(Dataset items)
+++++

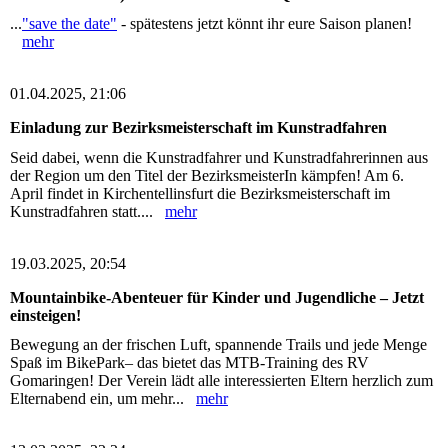
...
"save the date"
- spätestens jetzt könnt ihr eure Saison planen!
mehr
01.04.2025, 21:06
Einladung zur Bezirksmeisterschaft im Kunstradfahren
Seid dabei, wenn die Kunstradfahrer und Kunstradfahrerinnen aus
der Region um den Titel der BezirksmeisterIn kämpfen! Am 6.
April findet in Kirchentellinsfurt die Bezirksmeisterschaft im
Kunstradfahren statt....
mehr
19.03.2025, 20:54
Mountainbike-Abenteuer für Kinder und Jugendliche – Jetzt
einsteigen!
Bewegung an der frischen Luft, spannende Trails und jede Menge
Spaß im BikePark– das bietet das MTB-Training des RV
Gomaringen! Der Verein lädt alle interessierten Eltern herzlich zum
Elternabend ein, um mehr...
mehr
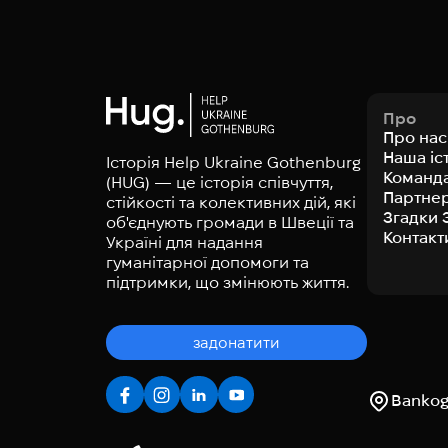
Про
Про нас
Наша іс
Історія Help Ukraine Gothenburg
Команд
(HUG) — це історія співчуття,
Партне
стійкості та колективних дій, які
Згадки 
об'єднують громади в Швеції та
Контакт
Україні для надання
гуманітарної допомоги та
підтримки, що змінюють життя.
задонатити
Bankoga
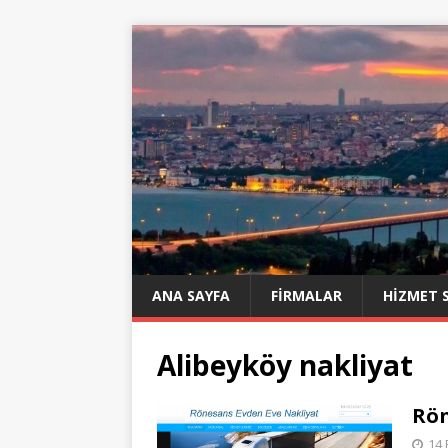
ANA SAYFA
FIRMALAR
HIZMET 
Alibeyköy nakliyat
Rön
14 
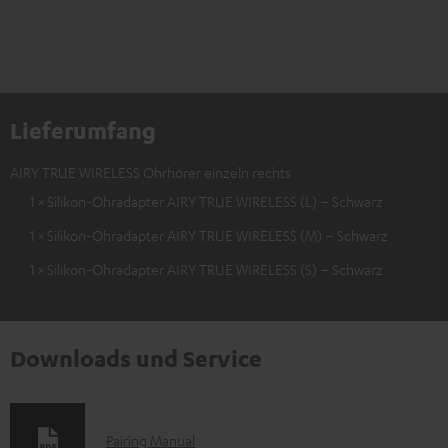
Lieferumfang
AIRY TRUE WIRELESS Ohrhörer einzeln rechts
1 × Silikon-Ohradapter AIRY TRUE WIRELESS (L) – Schwarz
1 × Silikon-Ohradapter AIRY TRUE WIRELESS (M) – Schwarz
1 × Silikon-Ohradapter AIRY TRUE WIRELESS (S) – Schwarz
Downloads und Service
D
Pairing Manual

+++++

**YOUR ASSIGNMENT**
Output the records exactly, and let none of their pictures appear in the copy.

**TASK ANSWER**
...
"save the date"
- spätestens jetzt könnt ihr eure Saison planen!
mehr
01.04.2025, 21:06
Einladung zur Bezirksmeisterschaft im Kunstradfahren
Seid dabei, wenn die Kunstradfahrer und Kunstradfahrerinnen aus
der Region um den Titel der BezirksmeisterIn kämpfen! Am 6.
April findet in Kirchentellinsfurt die Bezirksmeisterschaft im
Kunstradfahren statt....
mehr
19.03.2025, 20:54
Mountainbike-Abenteuer für Kinder und Jugendliche – Jetzt
einsteigen!
Bewegung an der frischen Luft, spannende Trails und jede Menge
Spaß im BikePark– das bietet das MTB-Training des RV
Gomaringen! Der Verein lädt alle interessierten Eltern herzlich zum
Elternabend ein, um mehr...
mehr
Про
Про нас
Наша іс
Історія Help Ukraine Gothenburg
Команд
(HUG) — це історія співчуття,
Партне
стійкості та колективних дій, які
Згадки 
об'єднують громади в Швеції та
Контакт
Україні для надання
гуманітарної допомоги та
підтримки, що змінюють життя.
задонатити
Bankoga
ANA SAYFA
FIRMALAR
HIZMET 
Alibeyköy nakliyat
Rön
14 
Lieferumfang
AIRY TRUE WIRELESS Ohrhörer einzeln rechts
1 × Silikon-Ohradapter AIRY TRUE WIRELESS (L) – Schwarz
1 × Silikon-Ohradapter AIRY TRUE WIRELESS (M) – Schwarz
1 × Silikon-Ohradapter AIRY TRUE WIRELESS (S) – Schwarz
Downloads und Service
D
Pairing Manual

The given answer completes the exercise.